:: Instructions for the task ::
When you reach the line that contains "เพชรประเสริฐ [เพชรประเสริฐ (59" in the data below, start reproducing lines exactly, and stop after the line that contains "หนองบัวลำภู [หนองบัวลำภู (26".

(Data records)
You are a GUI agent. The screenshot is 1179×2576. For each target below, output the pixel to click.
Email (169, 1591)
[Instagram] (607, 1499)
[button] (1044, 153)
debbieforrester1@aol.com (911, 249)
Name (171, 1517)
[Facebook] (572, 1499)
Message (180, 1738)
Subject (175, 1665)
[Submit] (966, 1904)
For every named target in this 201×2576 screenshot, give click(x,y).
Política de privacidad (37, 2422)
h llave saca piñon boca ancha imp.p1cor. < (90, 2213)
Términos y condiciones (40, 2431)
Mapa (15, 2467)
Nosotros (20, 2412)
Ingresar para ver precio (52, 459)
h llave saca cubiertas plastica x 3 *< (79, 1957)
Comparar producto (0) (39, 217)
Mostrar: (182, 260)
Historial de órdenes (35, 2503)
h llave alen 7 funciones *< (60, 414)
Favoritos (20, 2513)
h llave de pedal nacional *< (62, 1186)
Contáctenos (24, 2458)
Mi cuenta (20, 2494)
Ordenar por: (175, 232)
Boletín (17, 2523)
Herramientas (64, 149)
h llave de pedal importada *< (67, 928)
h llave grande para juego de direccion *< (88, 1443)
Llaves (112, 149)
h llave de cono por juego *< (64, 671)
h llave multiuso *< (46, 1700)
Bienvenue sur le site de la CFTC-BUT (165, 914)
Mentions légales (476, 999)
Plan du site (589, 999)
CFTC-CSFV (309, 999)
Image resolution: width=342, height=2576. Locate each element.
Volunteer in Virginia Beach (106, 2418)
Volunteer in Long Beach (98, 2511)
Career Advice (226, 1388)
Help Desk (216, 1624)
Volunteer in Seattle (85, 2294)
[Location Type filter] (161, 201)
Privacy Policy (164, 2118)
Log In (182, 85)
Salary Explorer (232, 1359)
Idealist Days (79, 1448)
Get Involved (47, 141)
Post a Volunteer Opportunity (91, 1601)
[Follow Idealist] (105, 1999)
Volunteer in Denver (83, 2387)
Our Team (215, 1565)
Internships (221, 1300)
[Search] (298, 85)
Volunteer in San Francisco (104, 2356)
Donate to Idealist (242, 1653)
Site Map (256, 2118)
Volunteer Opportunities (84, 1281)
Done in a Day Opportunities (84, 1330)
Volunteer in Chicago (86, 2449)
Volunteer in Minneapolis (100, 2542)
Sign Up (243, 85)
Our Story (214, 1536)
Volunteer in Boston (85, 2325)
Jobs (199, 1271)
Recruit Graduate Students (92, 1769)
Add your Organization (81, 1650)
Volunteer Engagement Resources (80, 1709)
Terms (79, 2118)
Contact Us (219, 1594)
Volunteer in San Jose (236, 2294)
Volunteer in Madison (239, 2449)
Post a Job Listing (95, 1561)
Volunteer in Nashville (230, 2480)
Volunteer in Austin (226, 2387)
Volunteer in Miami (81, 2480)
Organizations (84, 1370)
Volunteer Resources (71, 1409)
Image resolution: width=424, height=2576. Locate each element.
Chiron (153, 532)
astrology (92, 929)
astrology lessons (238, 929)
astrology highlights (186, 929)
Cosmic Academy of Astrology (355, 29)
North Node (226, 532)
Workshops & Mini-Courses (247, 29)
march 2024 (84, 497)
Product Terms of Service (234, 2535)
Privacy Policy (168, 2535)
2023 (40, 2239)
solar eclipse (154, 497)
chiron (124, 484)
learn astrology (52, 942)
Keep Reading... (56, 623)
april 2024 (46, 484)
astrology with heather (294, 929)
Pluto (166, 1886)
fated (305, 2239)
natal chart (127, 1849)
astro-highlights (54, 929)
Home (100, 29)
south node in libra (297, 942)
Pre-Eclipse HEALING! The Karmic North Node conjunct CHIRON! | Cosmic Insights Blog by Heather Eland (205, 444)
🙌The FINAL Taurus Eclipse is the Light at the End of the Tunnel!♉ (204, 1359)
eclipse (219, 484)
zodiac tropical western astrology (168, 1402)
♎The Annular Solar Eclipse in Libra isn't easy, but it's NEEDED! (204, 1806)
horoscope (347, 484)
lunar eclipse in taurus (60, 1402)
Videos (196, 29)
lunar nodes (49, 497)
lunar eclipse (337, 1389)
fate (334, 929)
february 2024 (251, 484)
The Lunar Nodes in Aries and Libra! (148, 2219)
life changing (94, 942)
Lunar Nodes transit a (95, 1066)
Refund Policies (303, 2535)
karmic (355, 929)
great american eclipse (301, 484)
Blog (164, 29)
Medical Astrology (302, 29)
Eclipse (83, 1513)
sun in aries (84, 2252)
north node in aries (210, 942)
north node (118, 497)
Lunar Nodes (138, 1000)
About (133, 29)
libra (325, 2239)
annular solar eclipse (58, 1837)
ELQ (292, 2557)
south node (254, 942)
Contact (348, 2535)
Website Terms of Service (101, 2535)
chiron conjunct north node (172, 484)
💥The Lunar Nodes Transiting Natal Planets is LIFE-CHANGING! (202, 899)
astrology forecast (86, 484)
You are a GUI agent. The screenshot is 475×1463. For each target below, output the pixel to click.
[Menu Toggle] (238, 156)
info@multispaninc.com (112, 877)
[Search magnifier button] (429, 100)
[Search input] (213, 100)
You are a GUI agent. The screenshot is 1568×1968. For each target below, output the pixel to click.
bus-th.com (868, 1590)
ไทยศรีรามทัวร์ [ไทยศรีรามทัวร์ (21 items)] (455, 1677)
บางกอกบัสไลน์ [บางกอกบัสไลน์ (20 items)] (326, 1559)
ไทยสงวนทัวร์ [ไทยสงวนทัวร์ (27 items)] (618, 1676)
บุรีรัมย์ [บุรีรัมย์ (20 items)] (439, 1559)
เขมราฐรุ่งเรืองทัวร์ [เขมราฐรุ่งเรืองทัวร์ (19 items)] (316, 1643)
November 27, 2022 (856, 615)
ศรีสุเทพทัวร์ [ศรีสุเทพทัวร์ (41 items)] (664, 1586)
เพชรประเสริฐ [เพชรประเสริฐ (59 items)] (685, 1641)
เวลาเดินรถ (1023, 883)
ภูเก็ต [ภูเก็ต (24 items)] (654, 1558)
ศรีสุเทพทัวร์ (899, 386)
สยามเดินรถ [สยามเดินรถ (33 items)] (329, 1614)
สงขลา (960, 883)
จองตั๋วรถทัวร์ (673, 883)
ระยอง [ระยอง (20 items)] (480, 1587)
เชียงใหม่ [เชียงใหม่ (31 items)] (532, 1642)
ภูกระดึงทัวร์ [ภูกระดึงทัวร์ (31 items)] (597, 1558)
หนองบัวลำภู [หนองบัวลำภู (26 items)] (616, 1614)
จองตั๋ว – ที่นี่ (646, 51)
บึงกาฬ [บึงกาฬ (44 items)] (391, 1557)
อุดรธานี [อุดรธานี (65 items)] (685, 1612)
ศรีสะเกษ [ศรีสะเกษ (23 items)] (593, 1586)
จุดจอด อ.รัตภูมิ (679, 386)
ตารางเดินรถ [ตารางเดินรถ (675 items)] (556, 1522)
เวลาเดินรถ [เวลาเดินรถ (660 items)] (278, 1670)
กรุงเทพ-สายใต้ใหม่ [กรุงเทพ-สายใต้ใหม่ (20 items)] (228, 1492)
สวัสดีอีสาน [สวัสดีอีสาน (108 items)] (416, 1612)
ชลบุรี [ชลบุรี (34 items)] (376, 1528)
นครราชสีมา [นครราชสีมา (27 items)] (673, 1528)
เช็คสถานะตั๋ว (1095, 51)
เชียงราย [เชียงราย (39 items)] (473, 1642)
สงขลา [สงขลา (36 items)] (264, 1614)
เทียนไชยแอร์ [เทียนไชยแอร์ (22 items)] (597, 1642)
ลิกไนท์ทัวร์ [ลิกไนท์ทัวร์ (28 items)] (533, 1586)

:: Response to this task ::
เพชรประเสริฐ [เพชรประเสริฐ (59 items)] (685, 1641)
เวลาเดินรถ (1023, 883)
ภูเก็ต [ภูเก็ต (24 items)] (654, 1558)
ศรีสุเทพทัวร์ (899, 386)
สยามเดินรถ [สยามเดินรถ (33 items)] (329, 1614)
สงขลา (960, 883)
จองตั๋วรถทัวร์ (673, 883)
ระยอง [ระยอง (20 items)] (480, 1587)
เชียงใหม่ [เชียงใหม่ (31 items)] (532, 1642)
ภูกระดึงทัวร์ [ภูกระดึงทัวร์ (31 items)] (597, 1558)
หนองบัวลำภู [หนองบัวลำภู (26 items)] (616, 1614)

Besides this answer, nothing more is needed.